I’m trying to think of ever simpler analogies for this forum. Let’s give this a try. I would imagine most of us are fairly familiar with pricing of property in £ or $ per sq foot? Mayfair and Battersea are two fine areas within London. For the purposes of this exercise let’s say that Mayfair property prices are £100 per sq foot. It’s a prime London location, as the Monopoly board confirms (!), and the market recognises its premium value due to location, services, quality and desirability of the offering, etc, etc. Battersea is still a great location, but values there are a bit less, £75 per square foot. Slightly less central location, quality of transport links a bit lower, lower quality of services, property not quite as grand.

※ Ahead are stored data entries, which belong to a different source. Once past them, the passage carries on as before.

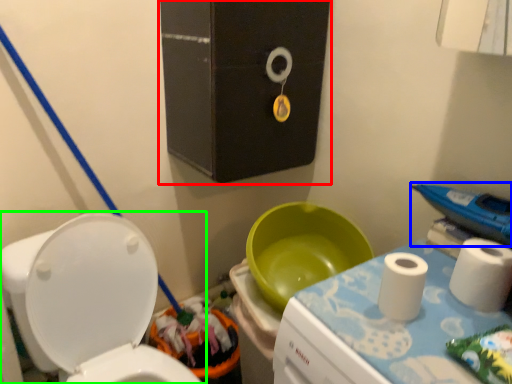 Question: Based on their relative distances, which object is nearer to medicine cabinet (highlighted by a red box)? Choose from appliance (highlighted by a blue box) and toilet (highlighted by a green box).

Choices:
 (A) appliance
 (B) toilet

Answer: (B) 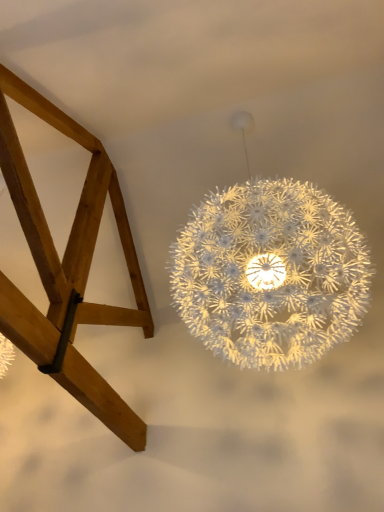 Question: From the image's perspective, is white matte spherical lamp at center positioned above or below light brown wood frame at lower left?

Choices:
 (A) below
 (B) above

Answer: (B)

Question: Do you think white matte spherical lamp at center is within light brown wood frame at lower left, or outside of it?

Choices:
 (A) inside
 (B) outside

Answer: (B)

Question: Based on their sizes in the image, would you say white matte spherical lamp at center is bigger or smaller than light brown wood frame at lower left?

Choices:
 (A) small
 (B) big

Answer: (B)

Question: Is light brown wood frame at lower left taller or shorter than white matte spherical lamp at center?

Choices:
 (A) tall
 (B) short

Answer: (B)

Question: Considering the positions of light brown wood frame at lower left and white matte spherical lamp at center in the image, is light brown wood frame at lower left wider or thinner than white matte spherical lamp at center?

Choices:
 (A) thin
 (B) wide

Answer: (B)

Question: Does point 46,247 appear closer or farther from the camera than point 238,281?

Choices:
 (A) closer
 (B) farther

Answer: (B)

Question: In the image, is light brown wood frame at lower left on the left side or the right side of white matte spherical lamp at center?

Choices:
 (A) left
 (B) right

Answer: (A) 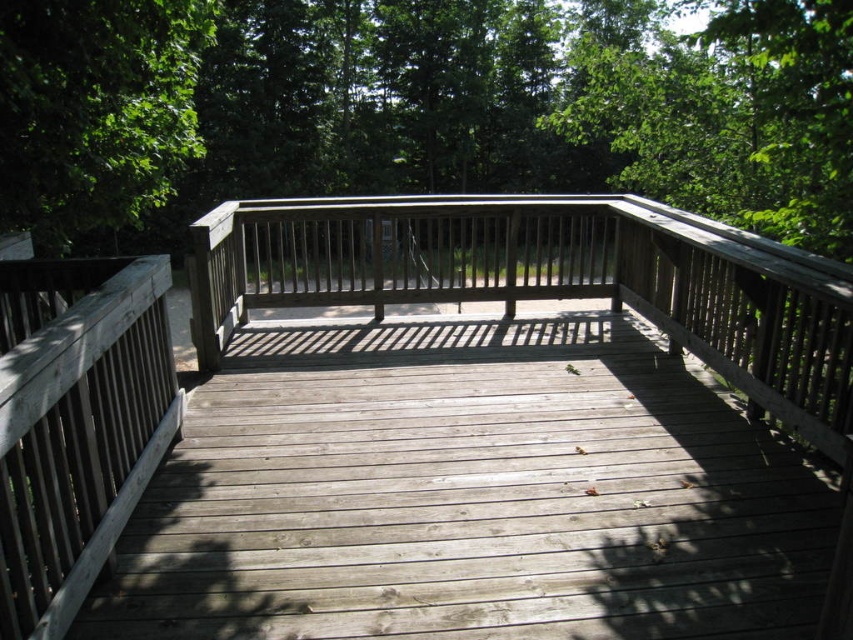 Does green matte fence at upper center come in front of green leafy tree at upper left?

Yes.

Does point (119, 230) lie behind point (213, 8)?

That is True.

Identify the location of green matte fence at upper center. The width and height of the screenshot is (853, 640). (419, 108).

Does weathered wood bench at center have a lesser height compared to green leafy tree at upper left?

Incorrect, weathered wood bench at center's height does not fall short of green leafy tree at upper left's.

Is point (403, 268) closer to viewer compared to point (48, 188)?

No, it is not.

Where is `weathered wood bench at center`? The width and height of the screenshot is (853, 640). weathered wood bench at center is located at coordinates (548, 280).

Can you confirm if weathered wood porch at center is shorter than weathered wood bench at center?

In fact, weathered wood porch at center may be taller than weathered wood bench at center.

Is weathered wood porch at center thinner than weathered wood bench at center?

Indeed, weathered wood porch at center has a lesser width compared to weathered wood bench at center.

Does point (845, 314) come behind point (647, 200)?

No, it is not.

This screenshot has height=640, width=853. I want to click on weathered wood porch at center, so click(547, 280). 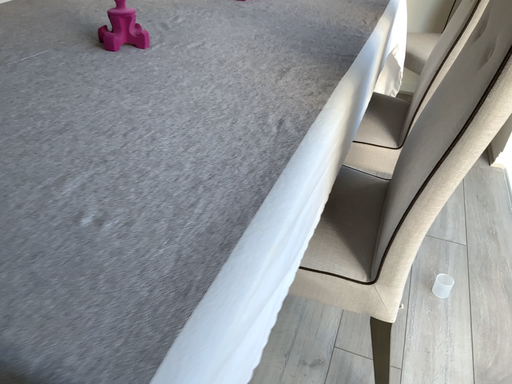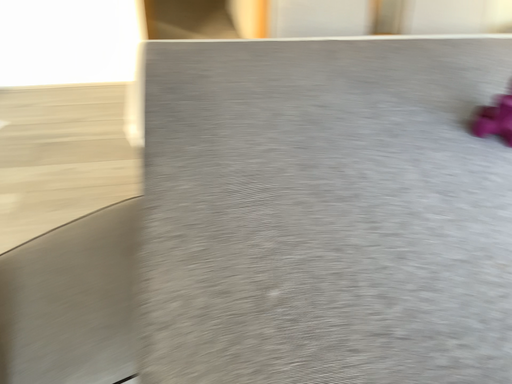 Question: Which way did the camera rotate in the video?

Choices:
 (A) rotated upward
 (B) rotated downward

Answer: (A) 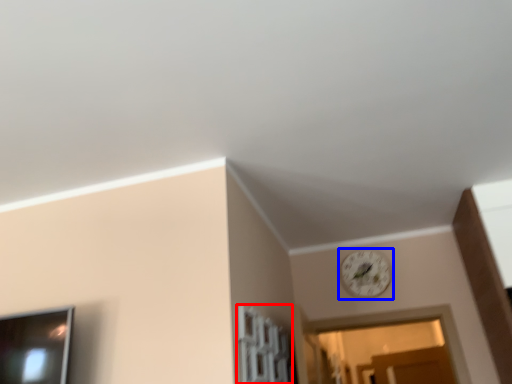 Question: Among these objects, which one is nearest to the camera, window (highlighted by a red box) or clock (highlighted by a blue box)?

Choices:
 (A) window
 (B) clock

Answer: (A) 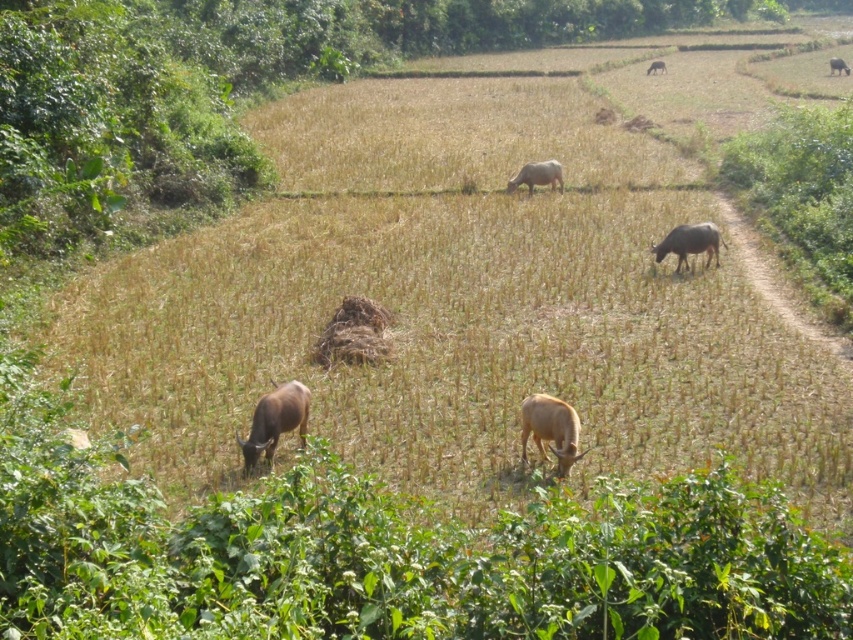 Looking at this image, between brown matte cow at lower left and brown matte cow at center-right, which one appears on the right side from the viewer's perspective?

brown matte cow at center-right is more to the right.

Is brown matte cow at lower left taller than brown matte cow at center-right?

Correct, brown matte cow at lower left is much taller as brown matte cow at center-right.

You are a GUI agent. You are given a task and a screenshot of the screen. Output one action in this format:
    pyautogui.click(x=<x>, y=<y>)
    Task: Click on the brown matte cow at lower left
    The height and width of the screenshot is (640, 853).
    Given the screenshot: What is the action you would take?
    pyautogui.click(x=276, y=420)

Which is more to the left, brown matte cow at center-right or white matte cow at center?

From the viewer's perspective, white matte cow at center appears more on the left side.

Is brown matte cow at center-right positioned in front of white matte cow at center?

Yes, brown matte cow at center-right is in front of white matte cow at center.

The height and width of the screenshot is (640, 853). In order to click on brown matte cow at center-right in this screenshot , I will do click(x=689, y=243).

Locate an element on the screen. This screenshot has width=853, height=640. brown matte cow at center-right is located at coordinates (689, 243).

Is white matte cow at center thinner than brown matte cow at upper center?

In fact, white matte cow at center might be wider than brown matte cow at upper center.

Who is higher up, white matte cow at center or brown matte cow at upper center?

Positioned higher is brown matte cow at upper center.

The image size is (853, 640). Describe the element at coordinates (537, 176) in the screenshot. I see `white matte cow at center` at that location.

Identify the location of white matte cow at center. pyautogui.click(x=537, y=176). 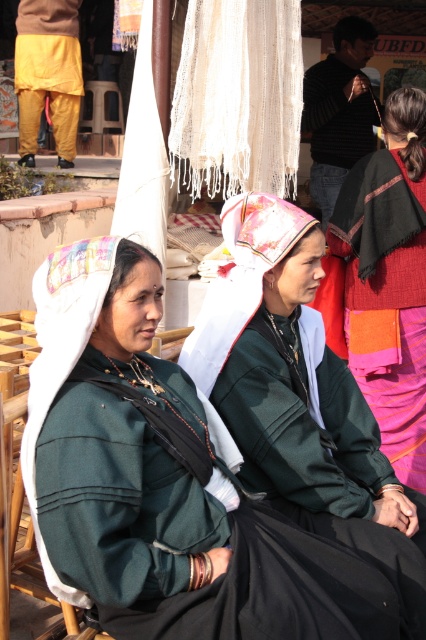 Question: Is white textured scarf at center to the right of black striped sweater at upper center from the viewer's perspective?

Choices:
 (A) yes
 (B) no

Answer: (B)

Question: Which point appears closest to the camera in this image?

Choices:
 (A) (316, 67)
 (B) (65, 164)

Answer: (A)

Question: Among these objects, which one is farthest from the camera?

Choices:
 (A) orange cotton sari at right
 (B) green fabric chair at lower left
 (C) green matte jacket at center
 (D) white woven cloth at upper center

Answer: (A)

Question: Estimate the real-world distances between objects in this image. Which object is closer to the orange cotton sari at right?

Choices:
 (A) black striped sweater at upper center
 (B) white woven cloth at upper center
 (C) yellow cotton pants at left

Answer: (B)

Question: Can you confirm if orange cotton sari at right is positioned above yellow cotton pants at left?

Choices:
 (A) yes
 (B) no

Answer: (B)

Question: Is orange cotton sari at right positioned before white textured scarf at center?

Choices:
 (A) yes
 (B) no

Answer: (B) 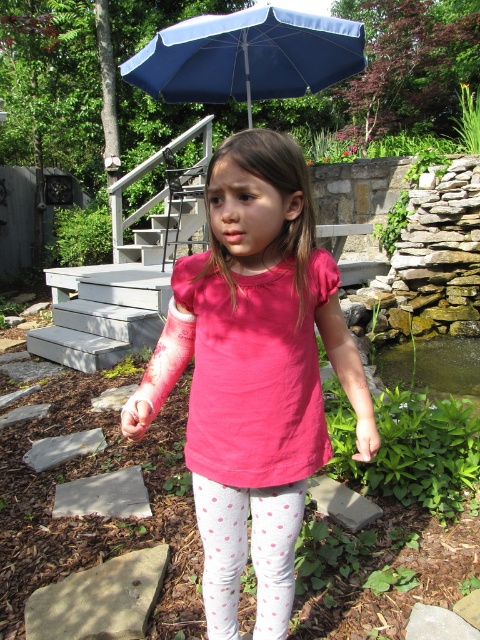 Question: Which of the following is the closest to the observer?

Choices:
 (A) blue fabric umbrella at upper center
 (B) white polka dot leggings at lower center
 (C) pink fabric shirt at center

Answer: (C)

Question: Does blue fabric umbrella at upper center appear on the left side of white polka dot leggings at lower center?

Choices:
 (A) yes
 (B) no

Answer: (B)

Question: Is pink fabric shirt at center positioned before white polka dot leggings at lower center?

Choices:
 (A) yes
 (B) no

Answer: (A)

Question: Which point is closer to the camera?

Choices:
 (A) blue fabric umbrella at upper center
 (B) pink fabric shirt at center

Answer: (B)

Question: Does pink fabric shirt at center have a smaller size compared to blue fabric umbrella at upper center?

Choices:
 (A) no
 (B) yes

Answer: (B)

Question: Which of the following is the closest to the observer?

Choices:
 (A) blue fabric umbrella at upper center
 (B) white polka dot leggings at lower center

Answer: (B) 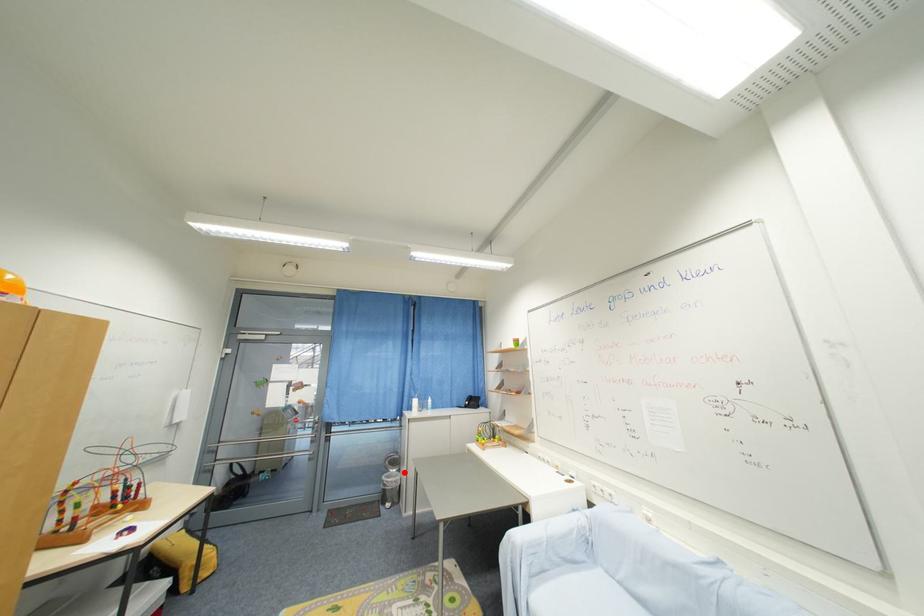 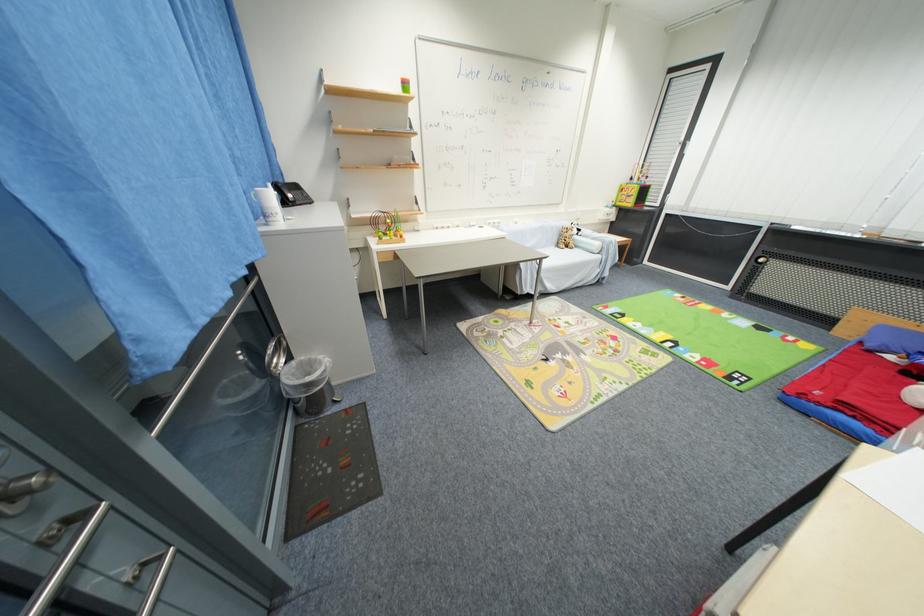 Locate, in the second image, the point that corresponds to the highlighted location in the first image.

(295, 360)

I would hope most readers of this content found themselves nodding along to the logic of the paragraph above? So, too, with O&G reservoirs. It is a scientific *fact* that the updip portions of these shared reservoirs possess enhanced characteristics, due to Dmax, which the downdip portions of the reservoirs do not. That’s not speculation, guesswork, or boasting kids lashing out in a game of ‘whose Daddy is the strongest?’ Nope, this is cold, hard science backed up by decades of empirical data and thousands, millions of geologists/reservoir engineers/seismic engineers, petrochemists/geo-physicists collecting and analysing data all over the world.
So when Olderwiser, Rabito79 and I state that PANR owns the higher quality portions of the shared reservoirs, we’re not just making stuff up, it’s proven science. Vitally, this science is supported by PANR’s 6 wells and US$80m 3D seismic study. These operations have taken over 10 years and cost hundreds of millions of dollars to collect the evidence.